While some markers are a celebration of the life of the deceased, others memorialize the loss experienced by loved ones. When sculptor William Story lost his wife Emelyn, he created the "Angel of Grief" or "Weeping Angel" monument for her grave in Rome, Italy. The 1894 piece is considered to be one of the most copied tombstones.
Kansas' most widely-known burial monument was created by a farmer. John Davis built the memorial in Hiawatha's Mt. Hope cemetery, prompted by his wife Sarah's death in 1930. But unlike Story, the motivation for its creation is not clear. The eleven full-size statues of the couple at various stages of life used all of Davisí wealth. While that may have been a tribute to his love for Sarah, others have suggested another reason.

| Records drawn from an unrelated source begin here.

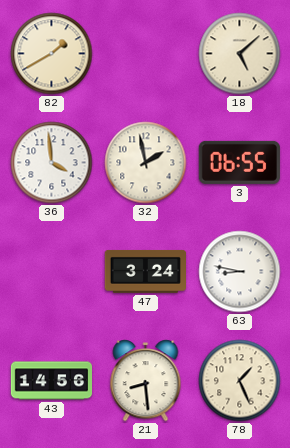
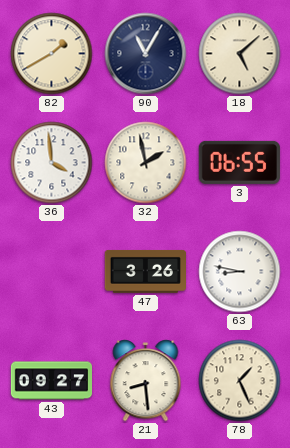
90: none -> 11:05
47: 3:24 -> 3:26
43: 14:56 -> 09:27
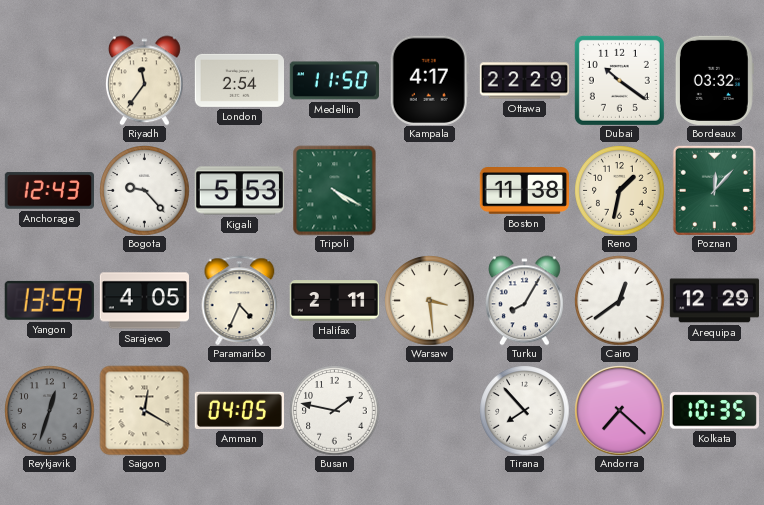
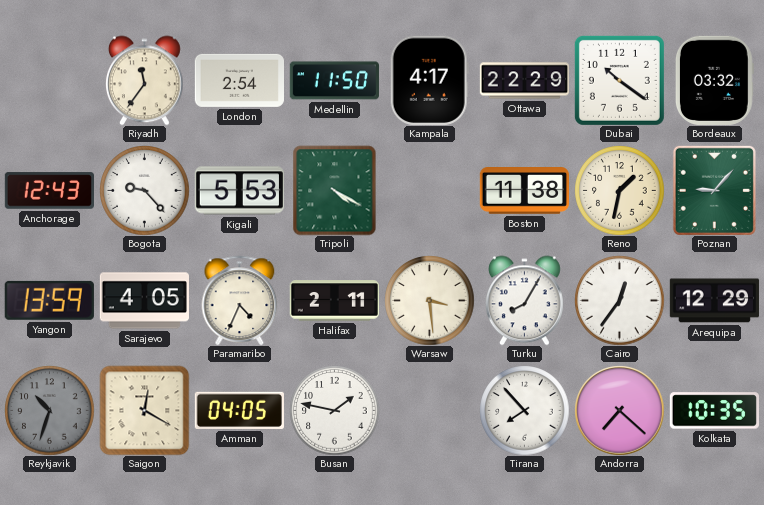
Poznan: 12:07 -> 9:07
Cairo: 12:39 -> 12:36
Reykjavik: 12:33 -> 10:33
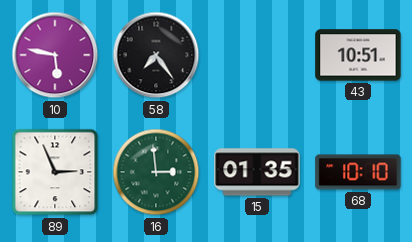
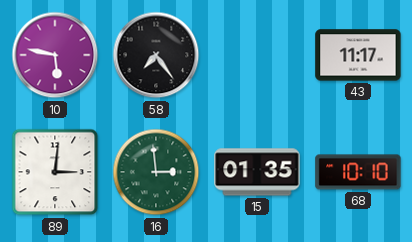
43: 10:51 -> 11:17
89: 2:56 -> 3:01
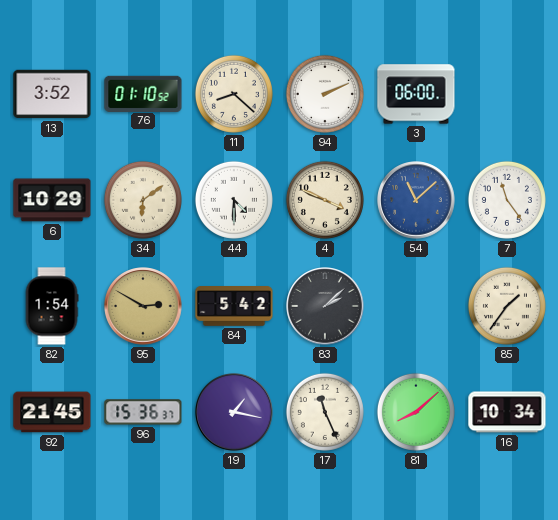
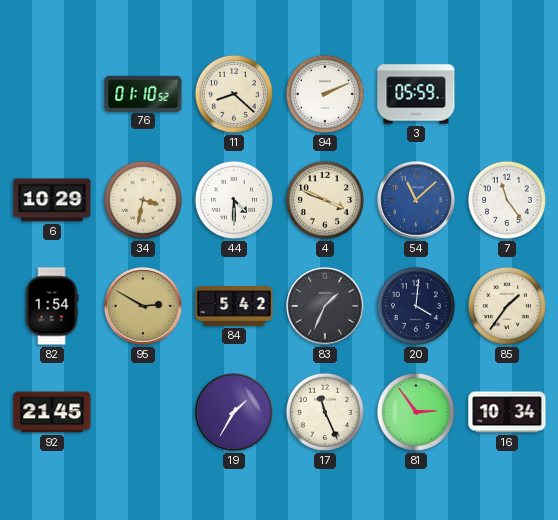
13: 3:52 -> none
3: 06:00 -> 05:59
34: 6:09 -> 3:32
83: 2:08 -> 1:34
20: none -> 4:01
96: 15:36 -> none
19: 1:17 -> 1:35
81: 8:08 -> 2:54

Her family had not approved of the wedding. Having no children, but having done well, some felt it was Davis' way of ensuring her family did not benefit from their estate.
Davis was criticized by some. With the Depression intensifying, they suggested he could have used the money for better purposes, such as building a hospital. He was reported to have said it was his money and he'd do with it as he saw fit, which included helping locals who were in difficult circumstances.
Oddly, the memorial, which is listed in National Register of Historic Places, now draws thousands of tourists each year to the small northeast-Kansas town - something no hospital would have done.
The stone that had caught Art's eye in the St. Germain cemetery was no Davis memorial, but made the stop rewarding. It had a woodland scene of birch trees and an inscription that managed to be both poignant, yet uplifting: "Grave digger, when you dig my grave, please make it shallow, so I can feel the rain."
Left: Gloria visits the Brown obelisk in the Rhinelander cemetery; top-center: Davis memorial in Hiawatha, Kansas; top-right: William Story's "Angel of Grief"; bottom-left-center: Ralph Hillyer Jr. and Gloria with Gloria's daughter Mariya in the Cornelison Cemetery in Reserve, Kansas in 1991. Mariya is sitting on Ralph's great-grandfather John Hillyer's "Tree of Life" tombstone. Four remaining images clockwise from Hobbs stone: Hobbs marker with wealth of family information; Roth stone illustrates Mary Ann's organ playing, while hubby Richard enjoyed golf. The bird represented Mary Ann's enjoyment derived from feeding them; St. Germain tombstone with the message to the gravedigger; MaKayla Jo Lego died as the result of injuries when struck by a vehicle while riding her bike. The memorial shows her love of horses and swimming. (Davis and Angel of Grief images from Wikipedia.)